During that time, he took classes in various business topics and developed a taste for that field. “I like people and I like making things happen,” he said. “In business, you can often make things happen and see the results of your work…. I need to make a difference, to make things happen, to create organization where there is chaos.”
Eventually, Himmelfarb decided he wanted both to create his own business and to remain in Milwaukee after Schlitz was purchased by the Detroit-based Stroh Brewery Co. So in 1982, he created Philip Adam & Associates, a consulting firm that has helped companies all over the country with new product development.
He has also written two books: “Survival of the Fittest: New Product Development During the 90s” (1992) and “Back to Basics: A Fad-Free Diet for Corporate Managers” (1997).
His interests are wide-reaching and diverse outside of business also. For one, he grew up in what he described as a “Jewish agnostic family” and was “Jewish in name only” when he married Carole.
However, Judaism meant a lot to her, and she “carefully introduced me” to it. He ended up serving as president of Congregation Shalom for two years, which he said was “a wonderful experience.”

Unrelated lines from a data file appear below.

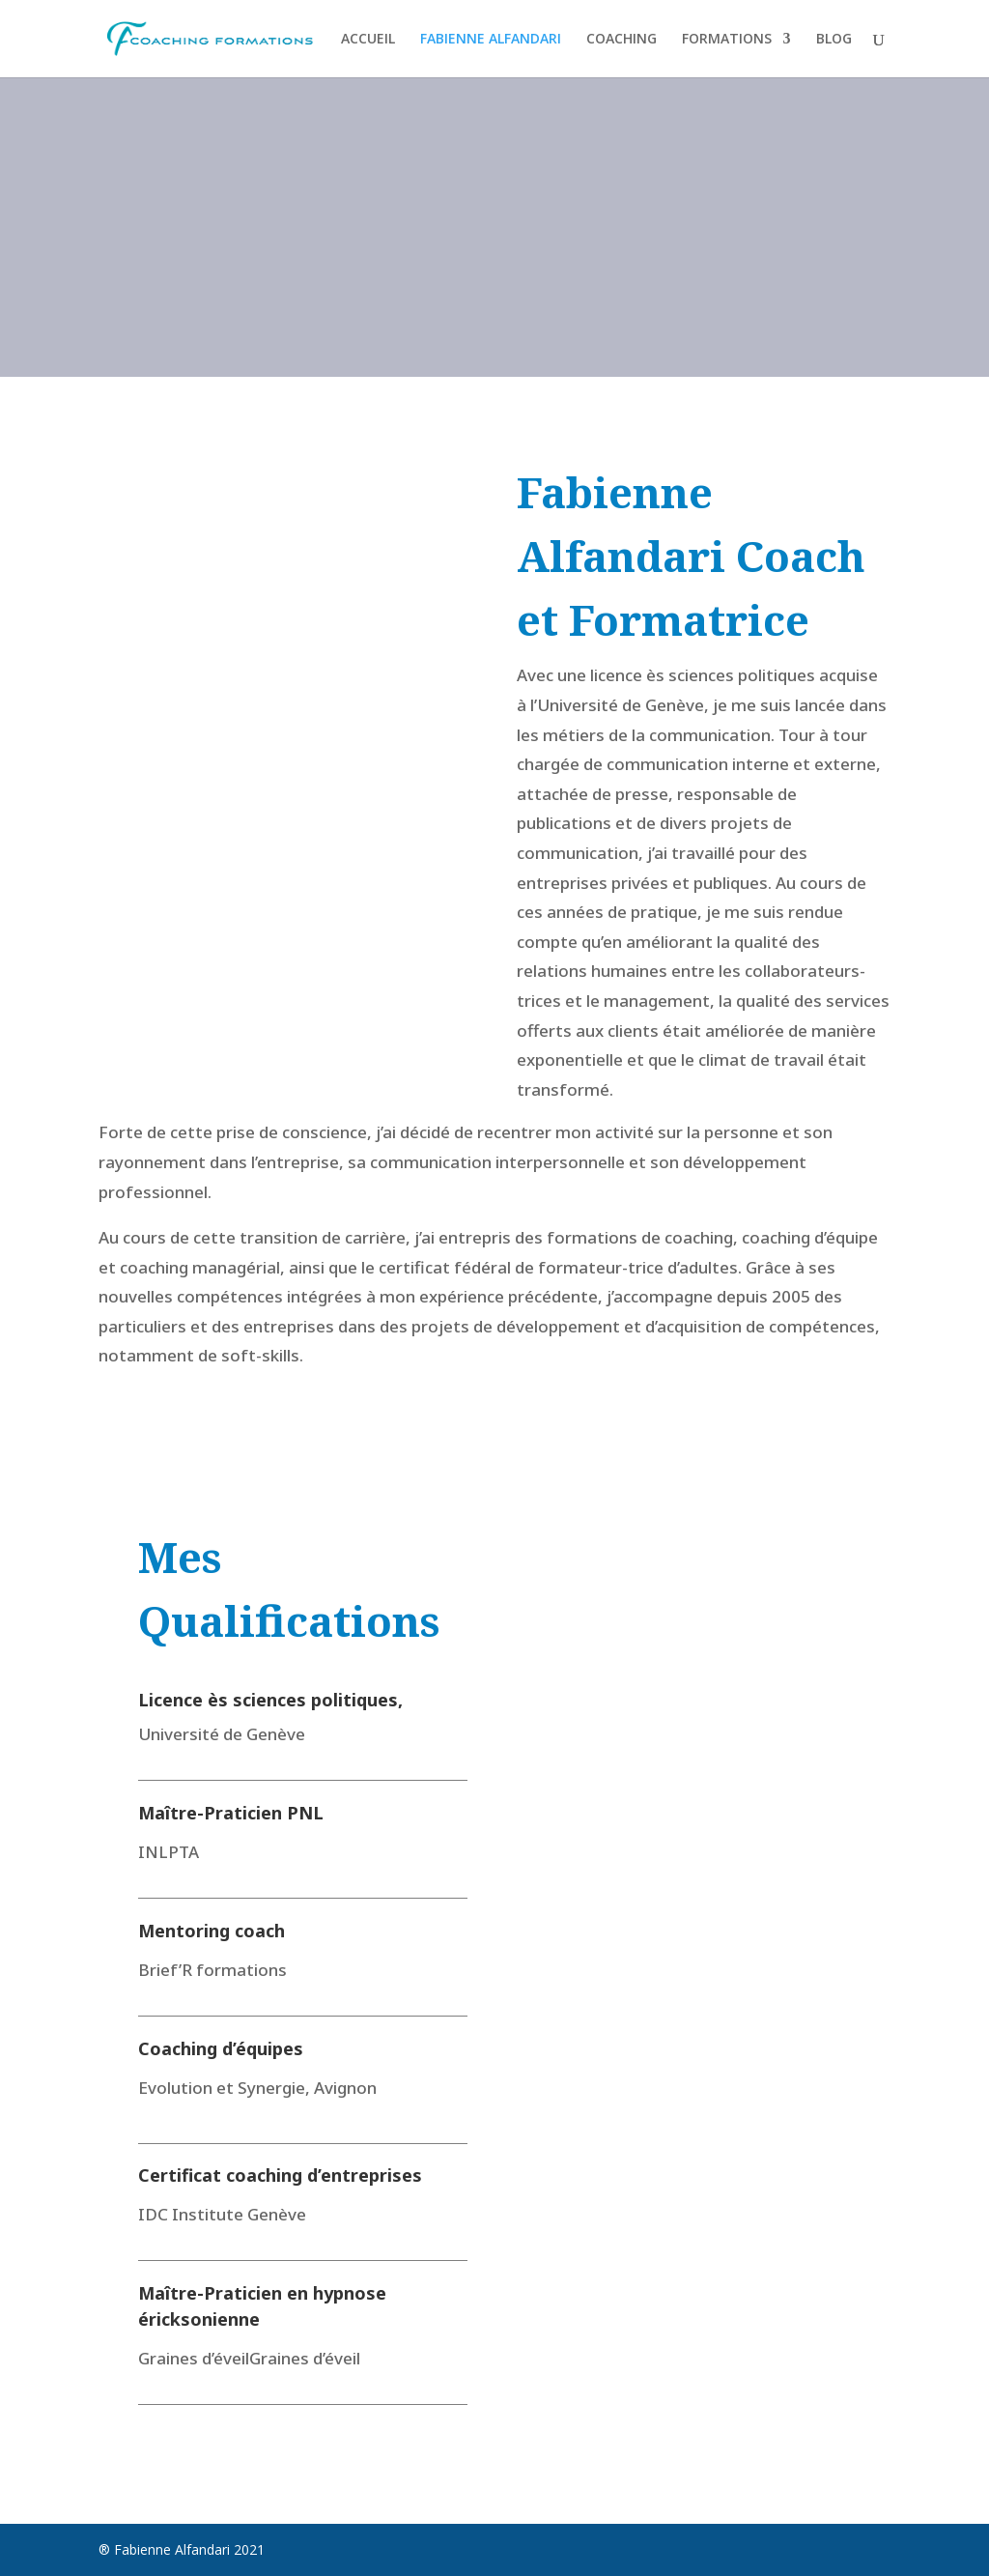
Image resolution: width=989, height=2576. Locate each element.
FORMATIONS (727, 39)
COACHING (621, 39)
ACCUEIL (368, 39)
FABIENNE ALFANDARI (490, 39)
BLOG (834, 39)
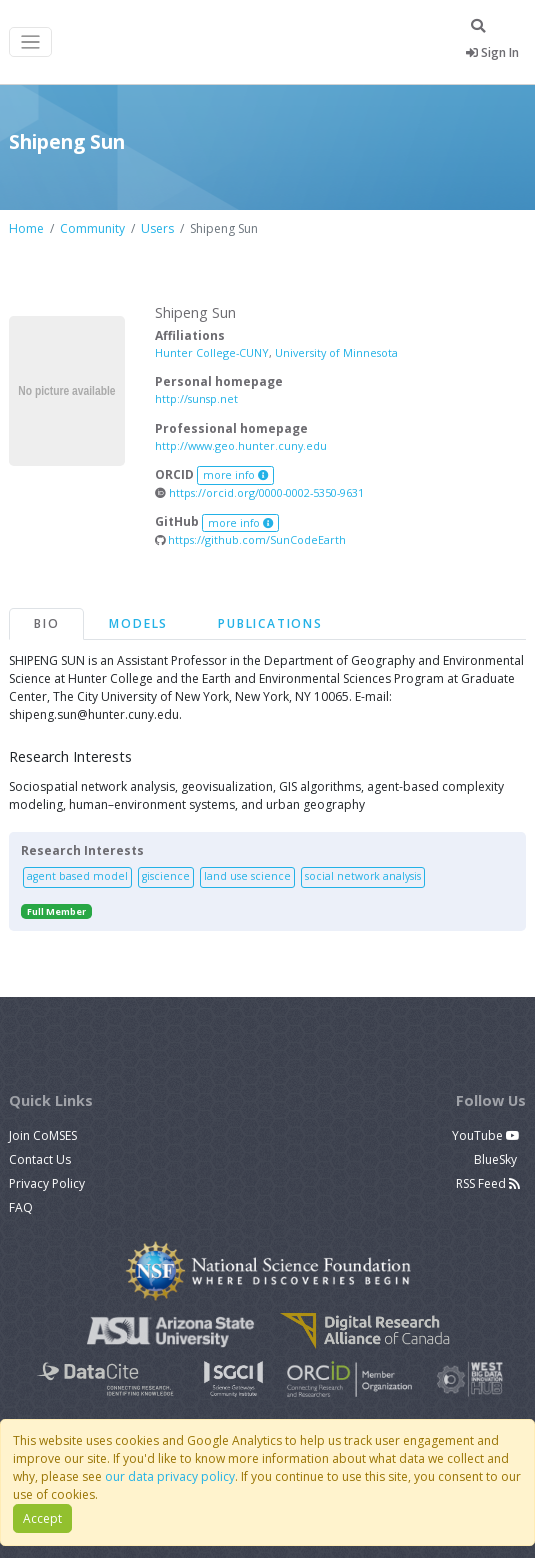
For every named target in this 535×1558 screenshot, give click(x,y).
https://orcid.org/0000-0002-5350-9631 (259, 492)
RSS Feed (488, 1183)
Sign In (492, 52)
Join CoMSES (43, 1135)
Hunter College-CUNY (212, 352)
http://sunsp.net (196, 398)
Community (92, 228)
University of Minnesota (336, 352)
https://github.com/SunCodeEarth (250, 539)
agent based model (77, 876)
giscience (166, 876)
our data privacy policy (170, 1476)
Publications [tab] (270, 623)
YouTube (486, 1135)
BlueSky (497, 1159)
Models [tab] (138, 623)
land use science (247, 876)
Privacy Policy (47, 1183)
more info (236, 475)
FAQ (21, 1207)
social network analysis (363, 876)
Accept (42, 1518)
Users (157, 228)
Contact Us (40, 1159)
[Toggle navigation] (30, 42)
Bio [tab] (46, 623)
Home (26, 228)
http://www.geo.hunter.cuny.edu (241, 445)
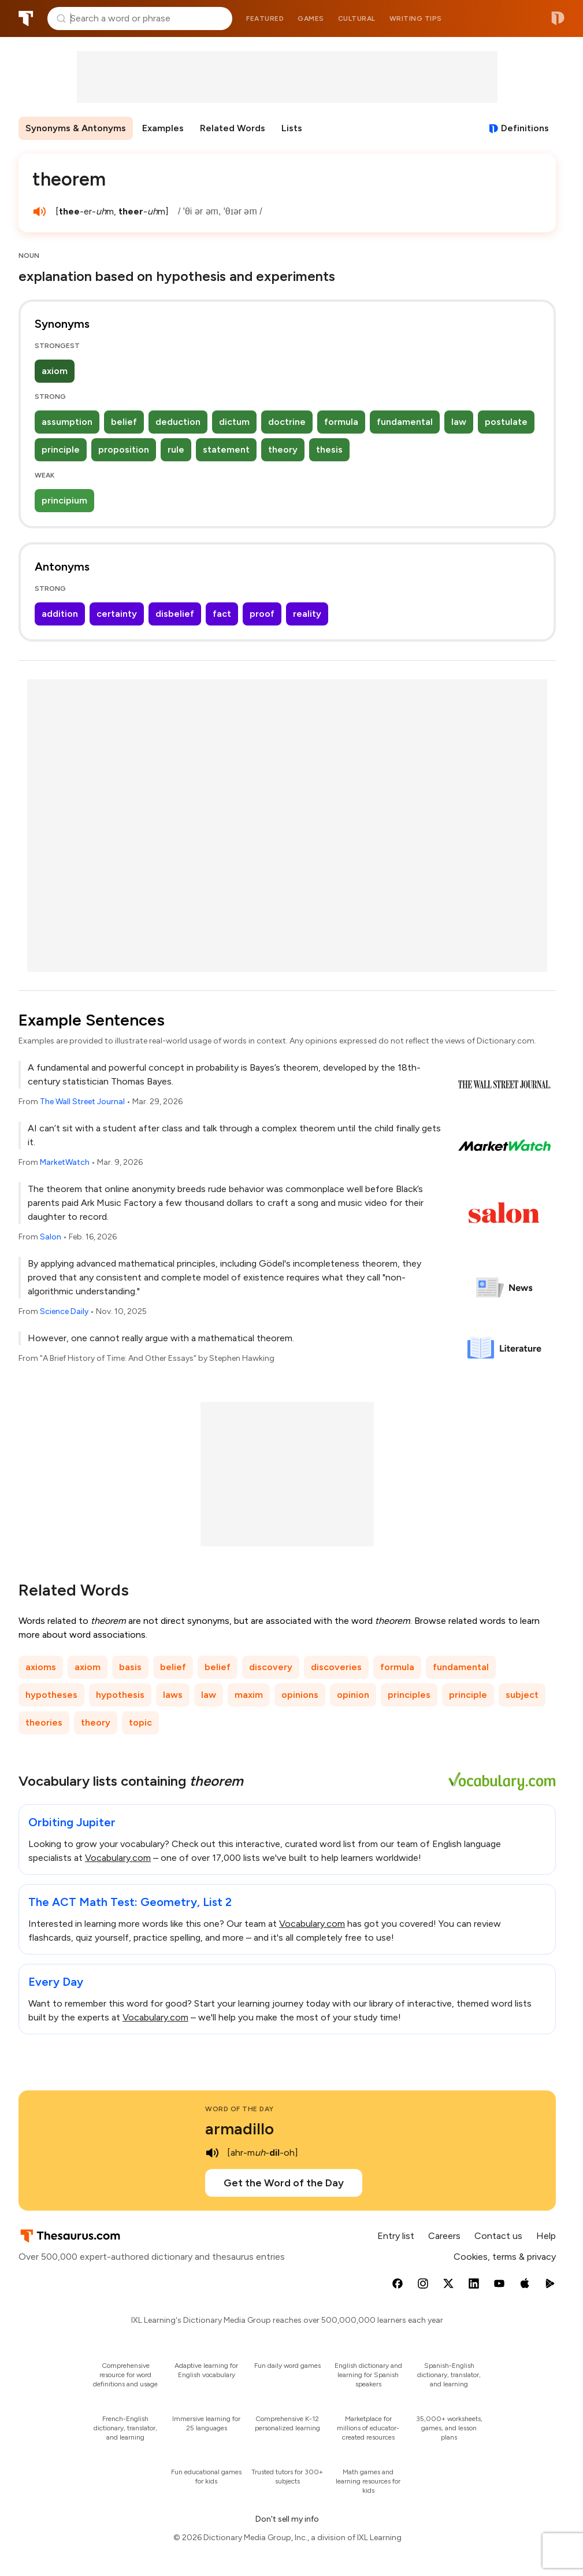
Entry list (395, 2235)
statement (226, 449)
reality (307, 613)
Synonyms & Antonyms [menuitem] (75, 128)
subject (522, 1694)
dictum (234, 421)
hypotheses (51, 1694)
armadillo (239, 2128)
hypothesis (120, 1694)
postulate (506, 421)
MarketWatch (65, 1162)
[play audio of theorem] (39, 212)
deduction (177, 421)
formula (341, 421)
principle (61, 449)
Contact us (498, 2235)
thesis (329, 449)
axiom (55, 370)
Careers (444, 2235)
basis (130, 1666)
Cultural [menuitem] (357, 18)
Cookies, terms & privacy (505, 2256)
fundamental (405, 421)
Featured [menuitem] (265, 18)
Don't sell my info (287, 2519)
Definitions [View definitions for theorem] (525, 128)
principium (64, 500)
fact (222, 613)
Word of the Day (239, 2109)
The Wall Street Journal (82, 1101)
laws (173, 1694)
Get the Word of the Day (284, 2183)
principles (409, 1694)
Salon (50, 1237)
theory (283, 449)
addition (60, 613)
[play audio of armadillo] (212, 2153)
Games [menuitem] (311, 18)
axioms (40, 1666)
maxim (249, 1694)
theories (43, 1722)
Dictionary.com (558, 18)
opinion (353, 1694)
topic (140, 1722)
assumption (67, 421)
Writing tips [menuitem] (415, 18)
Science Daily (64, 1311)
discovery (270, 1666)
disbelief (174, 613)
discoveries (336, 1666)
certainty (116, 613)
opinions (299, 1694)
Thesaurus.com (26, 18)
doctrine (287, 421)
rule (176, 449)
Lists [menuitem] (291, 128)
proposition (123, 449)
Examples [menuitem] (163, 128)
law (458, 421)
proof (262, 613)
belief (124, 421)
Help (546, 2235)
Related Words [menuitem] (232, 128)
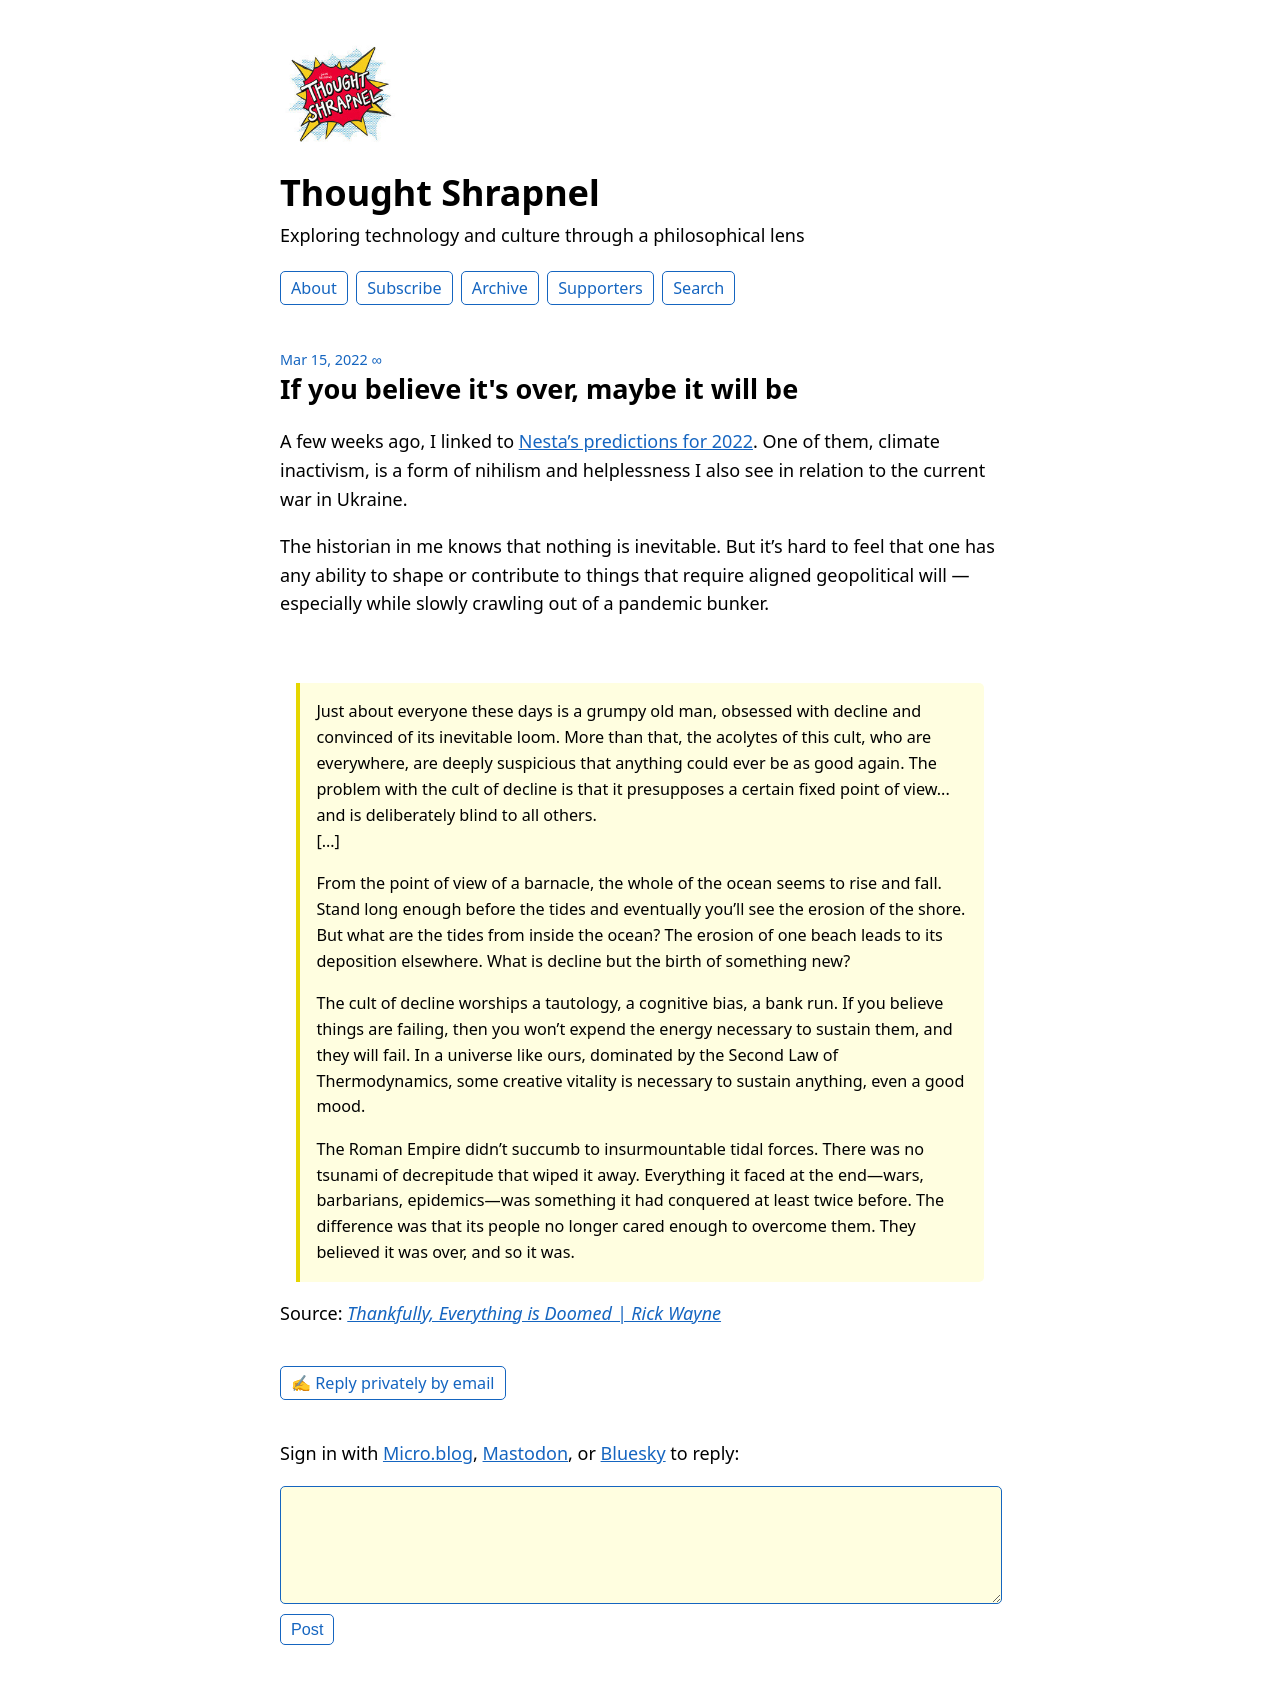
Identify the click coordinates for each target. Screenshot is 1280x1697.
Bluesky (633, 1453)
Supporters (600, 288)
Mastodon (526, 1453)
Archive (500, 288)
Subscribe (404, 288)
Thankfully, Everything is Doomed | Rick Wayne (534, 1313)
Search (698, 288)
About (314, 288)
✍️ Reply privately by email (393, 1383)
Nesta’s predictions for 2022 (636, 441)
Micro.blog (428, 1453)
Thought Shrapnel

And he has internalized Jewish values to the point that Cummins calls him “Mr. Tikkun Olam,” saying he is the kind of person that even during a recreational hike will pick up litter he encounters on the way. Himmelfarb also volunteers regularly at the Jewish Home and Care Center. “He is a giving person, trying to make this a better world,” Cummins said.
Above all, Himmelfarb seems to exude energy and optimism, and his wife agrees. “There are some people born that way” and he is one of them, she said.